## Goal of the exercise
Copy each line of the entries below that contains the string "nguyên".

## Entries supplied
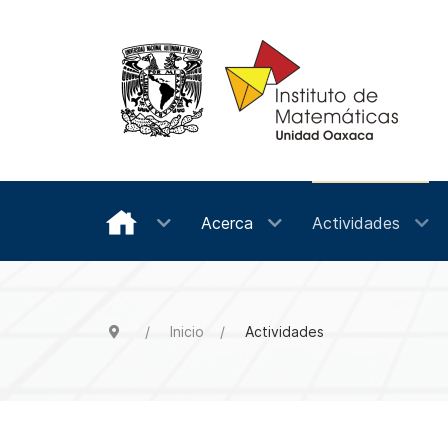
Acerca
Actividades
Inicio
Actividades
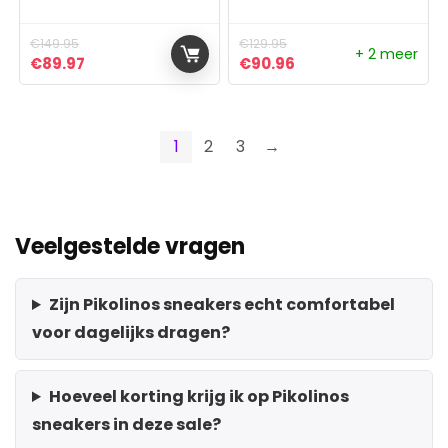
€
149.95
€
129.95
+ 2 meer
Oorspronkelijke prijs was: €149.95.
Huidige prijs is: €89.97.
Oorspronkelijke prijs was:
Huidige prijs is: €9
€
89.97
€
90.96
1
2
3
→
Veelgestelde vragen
Zijn Pikolinos sneakers echt comfortabel
voor dagelijks dragen?
Hoeveel korting krijg ik op Pikolinos
sneakers in deze sale?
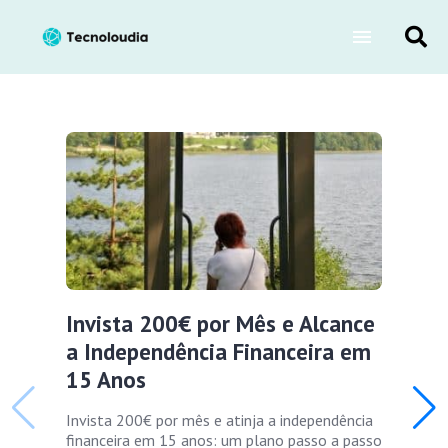
Invista 200€ por Mês e Alcance
a Independência Financeira em
15 Anos
Invista 200€ por mês e atinja a independência
financeira em 15 anos: um plano passo a passo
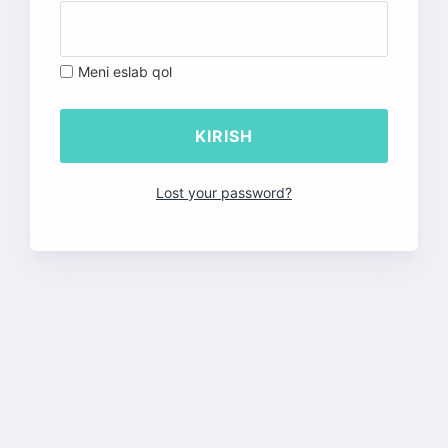
Meni eslab qol
Lost your password?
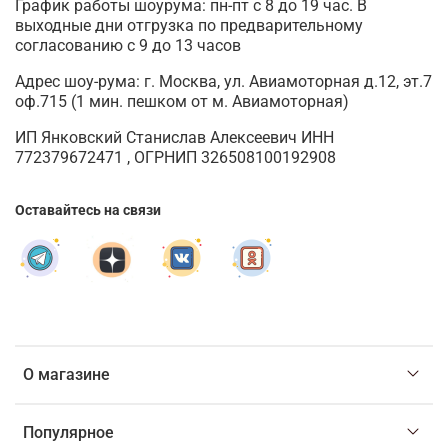
График работы шоурума: пн-пт с 8 до 19 час. В
выходные дни отгрузка по предварительному
согласованию с 9 до 13 часов
Адрес шоу-рума: г. Москва, ул. Авиамоторная д.12, эт.7
оф.715 (1 мин. пешком от м. Авиамоторная)
ИП Янковский Станислав Алексеевич ИНН
772379672471 , ОГРНИП 326508100192908
Оставайтесь на связи
О магазине
Популярное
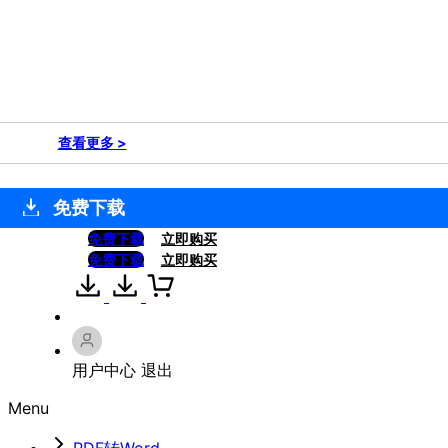
查看更多 >
免费下载
免费下载
立即购买
免费下载
立即购买
用户中心
退出
Menu
PDF转Word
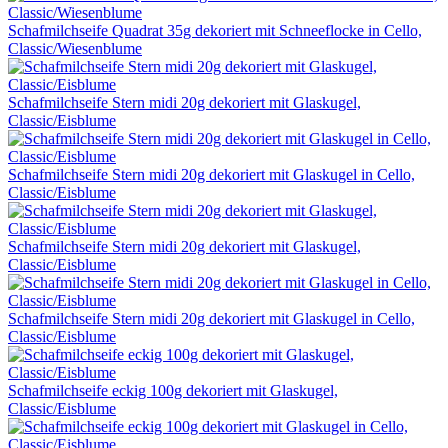
Schafmilchseife Quadrat 35g dekoriert mit Schneeflocke in Cello,
Classic/Wiesenblume
Schafmilchseife Stern midi 20g dekoriert mit Glaskugel,
Classic/Eisblume
Schafmilchseife Stern midi 20g dekoriert mit Glaskugel in Cello,
Classic/Eisblume
Schafmilchseife Stern midi 20g dekoriert mit Glaskugel,
Classic/Eisblume
Schafmilchseife Stern midi 20g dekoriert mit Glaskugel in Cello,
Classic/Eisblume
Schafmilchseife eckig 100g dekoriert mit Glaskugel,
Classic/Eisblume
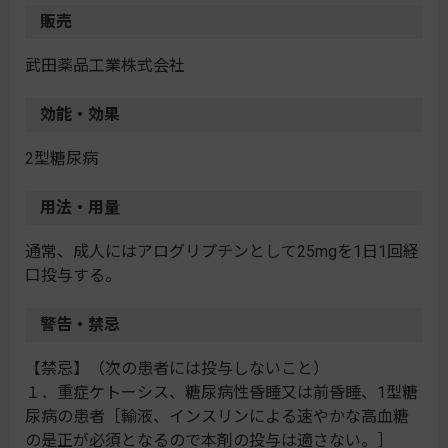
販売
武田薬品工業株式会社
効能・効果
2型糖尿病
用法・用量
通常、成人にはアログリプチンとして25mgを1日1回経
口投与する。
警告・禁忌
【禁忌】（次の患者には投与しないこと）
１．重症ケトーシス、糖尿病性昏睡又は前昏睡、1型糖
尿病の患者［輸液、インスリンによる速やかな高血糖
の是正が必須となるので本剤の投与は適さない。］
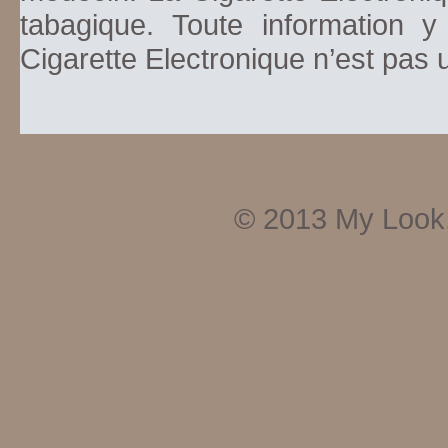
tabagique. Toute information y
Cigarette Electronique n’est pas
© 2013
My Look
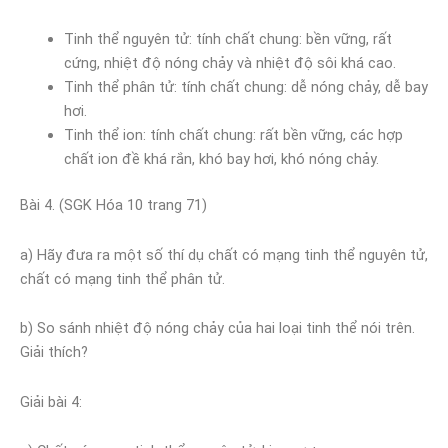
Tinh thể nguyên tử: tính chất chung: bền vững, rất
cứng, nhiệt độ nóng chảy và nhiệt độ sôi khá cao.
Tinh thể phân tử: tính chất chung: dễ nóng chảy, dễ bay
hơi.
Tinh thể ion: tính chất chung: rất bền vững, các hợp
chất ion đề khá rắn, khó bay hơi, khó nóng chảy.
Bài 4. (SGK Hóa 10 trang 71)
a) Hãy đưa ra một số thí dụ chất có mạng tinh thể nguyên tử,
chất có mạng tinh thể phân tử.
b) So sánh nhiệt độ nóng chảy của hai loại tinh thể nói trên.
Giải thích?
Giải bài 4:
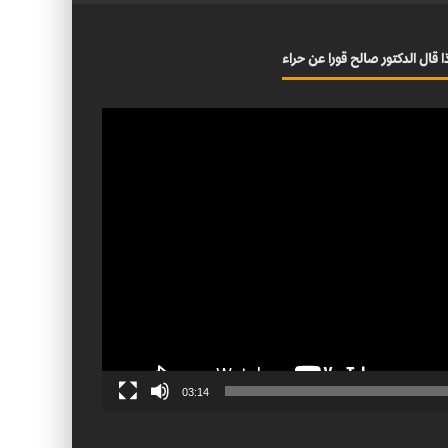
ا قال الدكتور صالح قورا عن حراء
03:14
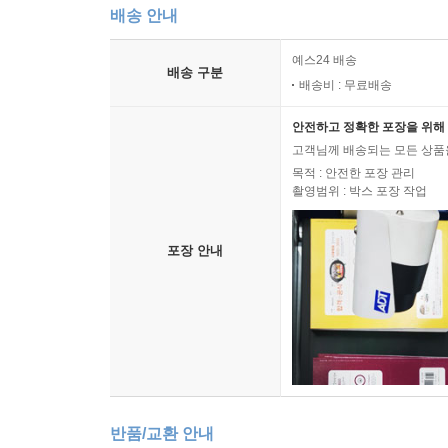
배송 안내
예스24 배송
배송 구분
배송비 : 무료배송
안전하고 정확한 포장을 위해 
고객님께 배송되는 모든 상품을
목적 : 안전한 포장 관리
촬영범위 : 박스 포장 작업
포장 안내
반품/교환 안내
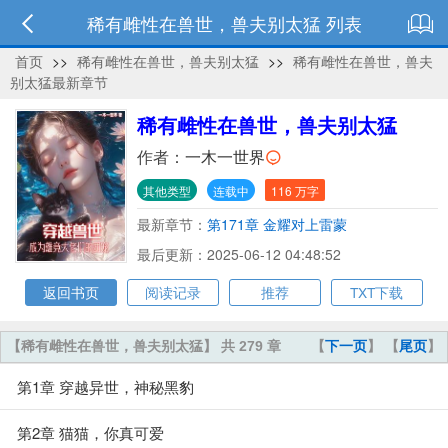
稀有雌性在兽世，兽夫别太猛 列表
首页
>>
稀有雌性在兽世，兽夫别太猛
>>
稀有雌性在兽世，兽夫
别太猛最新章节
稀有雌性在兽世，兽夫别太猛
作者：
一木一世界
其他类型
连载中
116 万字
最新章节：
第171章 金耀对上雷蒙
最后更新：2025-06-12 04:48:52
返回书页
阅读记录
推荐
TXT下载
【稀有雌性在兽世，兽夫别太猛】 共 279 章
【
下一页
】 【
尾页
】
第1章 穿越异世，神秘黑豹
第2章 猫猫，你真可爱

## Your response
Tinh thể nguyên tử: tính chất chung: bền vững, rất
a) Hãy đưa ra một số thí dụ chất có mạng tinh thể nguyên tử,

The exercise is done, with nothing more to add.